Omit every picture and return the rest of the data unaltered.

**Input data:**

..............................

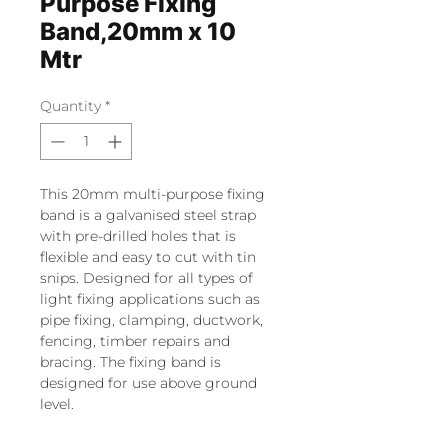
Purpose Fixing
Band,20mm x 10
Mtr
Quantity
*
This 20mm multi-purpose fixing
band is a galvanised steel strap
with pre-drilled holes that is
flexible and easy to cut with tin
snips. Designed for all types of
light fixing applications such as
pipe fixing, clamping, ductwork,
fencing, timber repairs and
bracing. The fixing band is
designed for use above ground
level.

..............................

**Answer:**
Purpose Fixing
Band,20mm x 10
Mtr
Quantity
*
This 20mm multi-purpose fixing
band is a galvanised steel strap
with pre-drilled holes that is
flexible and easy to cut with tin
snips. Designed for all types of
light fixing applications such as
pipe fixing, clamping, ductwork,
fencing, timber repairs and
bracing. The fixing band is
designed for use above ground
level.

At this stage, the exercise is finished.